Law enforcement officials believe they have tracked down the source of the compromised debit and credit card information that has affected more than 500 people in Pullman.
The owner of Dissmore’s IGA, Archie McGregor III, said he was contacted by local police and the U.S. Secret Service in late September about a possible security breach of the store’s credit and debit card processing system.
While officials at the Pullman Police Department had denied the rumor that Dissmore’s IGA was the source of the compromised information for weeks, they now acknowledge it is a possibility.
More than 540 fraud cases have been reported since mid-September, said Cmdr. Chris Tennant of the Pullman Police Department. Those individuals are likely a fraction of the actual number of victims because few people report fraud to the authorities.
McGregor said since he was alerted of the possible breach, the security system at Dissmore’s IGA has been updated multiple times.
“We take this seriously and we constantly update (our security systems),” McGregor said.
He also said he has done everything he could to investigate the matter and so far there is no conclusive evidence proving that Dissmore’s is the source of the compromised financial information.
“I've also hired a forensic company, and as of to date, they have not found anything,” McGregor said.
Pullman Police Chief Gary Jenkins said it is likely that the majority of the cases are from a security breach that occurred between May and July, but he could not confirm that it was Dissmore’s IGA.
“We can’t say with certainty that it was one place,” he said.
Jenkins expects new reports of fraud to come in as the aftermath of the security breach continues, but he is confident any security breach responsible for the mass of compromised accounts has been fixed.

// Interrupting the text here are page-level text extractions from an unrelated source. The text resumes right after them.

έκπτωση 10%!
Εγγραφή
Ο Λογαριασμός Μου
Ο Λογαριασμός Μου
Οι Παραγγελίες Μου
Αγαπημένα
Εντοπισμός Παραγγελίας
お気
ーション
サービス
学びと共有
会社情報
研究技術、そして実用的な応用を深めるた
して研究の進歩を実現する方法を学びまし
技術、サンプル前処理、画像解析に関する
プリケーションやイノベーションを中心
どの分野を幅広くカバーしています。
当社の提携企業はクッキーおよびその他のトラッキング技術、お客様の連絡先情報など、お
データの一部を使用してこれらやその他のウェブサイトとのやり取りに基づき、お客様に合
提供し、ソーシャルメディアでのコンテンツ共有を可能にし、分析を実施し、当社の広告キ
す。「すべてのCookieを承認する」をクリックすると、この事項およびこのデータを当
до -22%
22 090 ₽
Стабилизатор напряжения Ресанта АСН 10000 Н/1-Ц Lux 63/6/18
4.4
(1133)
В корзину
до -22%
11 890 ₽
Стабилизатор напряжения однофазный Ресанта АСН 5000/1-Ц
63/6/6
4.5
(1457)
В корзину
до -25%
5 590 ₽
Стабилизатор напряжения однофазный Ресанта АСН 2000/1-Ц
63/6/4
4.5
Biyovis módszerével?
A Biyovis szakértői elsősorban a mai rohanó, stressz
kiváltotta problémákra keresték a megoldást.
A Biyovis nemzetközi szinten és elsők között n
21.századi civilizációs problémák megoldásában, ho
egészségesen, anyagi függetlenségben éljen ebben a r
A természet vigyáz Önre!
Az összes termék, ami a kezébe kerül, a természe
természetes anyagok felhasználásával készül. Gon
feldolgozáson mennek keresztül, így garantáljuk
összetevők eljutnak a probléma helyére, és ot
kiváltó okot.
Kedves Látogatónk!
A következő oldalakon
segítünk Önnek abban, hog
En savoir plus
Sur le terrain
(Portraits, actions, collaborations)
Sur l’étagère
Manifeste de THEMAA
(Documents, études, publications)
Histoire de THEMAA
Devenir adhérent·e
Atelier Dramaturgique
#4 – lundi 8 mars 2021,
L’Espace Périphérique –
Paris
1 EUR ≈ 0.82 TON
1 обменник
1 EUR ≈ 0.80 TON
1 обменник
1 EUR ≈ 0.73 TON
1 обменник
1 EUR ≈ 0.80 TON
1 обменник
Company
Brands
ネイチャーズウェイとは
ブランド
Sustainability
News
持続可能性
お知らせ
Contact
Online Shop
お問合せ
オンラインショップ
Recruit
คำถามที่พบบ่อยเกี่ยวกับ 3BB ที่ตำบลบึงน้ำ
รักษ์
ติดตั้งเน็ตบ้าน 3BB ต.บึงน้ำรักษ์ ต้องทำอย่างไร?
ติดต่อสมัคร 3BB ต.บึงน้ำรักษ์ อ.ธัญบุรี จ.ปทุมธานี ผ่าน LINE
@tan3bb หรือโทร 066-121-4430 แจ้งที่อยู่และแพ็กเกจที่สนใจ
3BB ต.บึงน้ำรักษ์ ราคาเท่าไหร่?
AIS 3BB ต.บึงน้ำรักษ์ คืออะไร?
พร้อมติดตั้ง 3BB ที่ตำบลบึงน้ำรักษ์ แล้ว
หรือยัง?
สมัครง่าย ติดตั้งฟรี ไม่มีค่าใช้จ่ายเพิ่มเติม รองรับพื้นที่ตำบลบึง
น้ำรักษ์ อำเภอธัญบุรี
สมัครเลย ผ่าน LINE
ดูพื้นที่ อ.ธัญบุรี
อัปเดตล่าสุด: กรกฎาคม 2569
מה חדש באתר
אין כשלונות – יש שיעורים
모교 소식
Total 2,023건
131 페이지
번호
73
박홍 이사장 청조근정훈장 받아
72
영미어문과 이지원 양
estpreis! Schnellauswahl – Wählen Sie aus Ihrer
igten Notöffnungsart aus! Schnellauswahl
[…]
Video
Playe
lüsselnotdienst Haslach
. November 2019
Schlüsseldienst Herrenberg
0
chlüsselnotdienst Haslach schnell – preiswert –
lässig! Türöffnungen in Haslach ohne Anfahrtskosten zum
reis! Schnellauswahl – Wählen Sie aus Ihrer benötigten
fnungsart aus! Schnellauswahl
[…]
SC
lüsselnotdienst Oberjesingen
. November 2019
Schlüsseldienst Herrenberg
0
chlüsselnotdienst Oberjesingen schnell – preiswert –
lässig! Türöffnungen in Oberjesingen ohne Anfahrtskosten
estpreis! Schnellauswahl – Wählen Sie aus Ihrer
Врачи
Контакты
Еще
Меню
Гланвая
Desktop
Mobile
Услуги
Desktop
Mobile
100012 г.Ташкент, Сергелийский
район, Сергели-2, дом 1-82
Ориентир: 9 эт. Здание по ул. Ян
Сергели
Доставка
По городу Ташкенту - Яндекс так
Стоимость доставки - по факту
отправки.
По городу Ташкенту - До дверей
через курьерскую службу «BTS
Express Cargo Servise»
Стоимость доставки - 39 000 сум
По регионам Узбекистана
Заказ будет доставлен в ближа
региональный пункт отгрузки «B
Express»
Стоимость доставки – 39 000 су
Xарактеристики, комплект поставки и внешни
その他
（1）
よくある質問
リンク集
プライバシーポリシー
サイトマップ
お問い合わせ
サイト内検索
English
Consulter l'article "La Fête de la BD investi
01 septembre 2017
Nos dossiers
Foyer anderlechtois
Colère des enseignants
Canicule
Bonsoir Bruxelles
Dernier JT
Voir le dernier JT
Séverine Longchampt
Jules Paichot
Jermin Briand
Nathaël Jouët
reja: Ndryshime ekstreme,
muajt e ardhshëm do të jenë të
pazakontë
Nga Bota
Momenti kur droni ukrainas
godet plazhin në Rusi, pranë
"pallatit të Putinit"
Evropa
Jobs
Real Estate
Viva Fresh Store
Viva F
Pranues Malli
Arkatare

The account information was likely stolen digitally then sold on the “cyber black market,” Tennant said. Many of the Pullman-based cards have been reproduced in “clusters” throughout the U.S. A large concentration of the stolen account information has appeared in New Jersey, Florida, Maryland, Pennsylvania and Texas, as well as some international locations.
While the police are still investigating a few users of the stolen account information, Tennant said, solving the digital side of the crime is beyond their capabilities and they have been working with the U.S. Secret Service.
Kevin Miller, a secret service agent in the Spokane field office, said they are investigating the source and the cyber criminal aspect of the case.
While the number of cases appears substantial, he said they have dealt with cases with a larger number of victims.
“It’s big for a small community like Pullman,” Miller said, “but in the grand scheme of things, it’s small.”
Senior political science major Derrick Skaug said he had two cards from two different banks compromised. In early October, someone had used one of his cards in Canada to spend $150 at an electronics store. His second card was used a few weeks later to buy $70 worth of products at Walmart.com.
Skaug said his bank reimbursed him the stolen money and he did not report either case to the police.
“All of it was done nationwide,” he said. “I didn't see how the Pullman police could track it down.”
Before this recent spike in fraud cases, the police department received about one or two reports of fraud a week, Tennant said. Now the department receives up to 80 new reports a week, and in the first few weeks of the investigation, they received about 20 to 30 new cases a day.
“I have a very tired detective who has been working with other jurisdictions to try and track down some of the users of these cards,” Tennant said.
The majority of the cases, however, don’t have enough information to pursue.
Most of the crimes occurred outside of the department's jurisdiction, he said. For each case they need to get subpoenas and warrants to obtain the information from the different stores where the cards were used.
“These cases are extremely difficult to work,” Tennant said.
Pullman resident and WSU professor Doug Hindman said his credit card company left him a voicemail alerting him of a possible fraudulent transaction on his account in early November.
Someone had attempted to use Hindman’s credit card to buy $300 worth of groceries at a Safeway in Portland, Ore.
Hindman, who had not traveled to Portland in more than a year, said his credit card company denied the transaction and cancelled his card, and he received a new one in the mail a few days later.
“This is probably the most significant crime this year that has affected the largest number of people,” Tennant said.
He also said the police department is nearing arrests of individuals who have used some of the stolen account numbers in the region. However, it’s unclear when arrests will happen.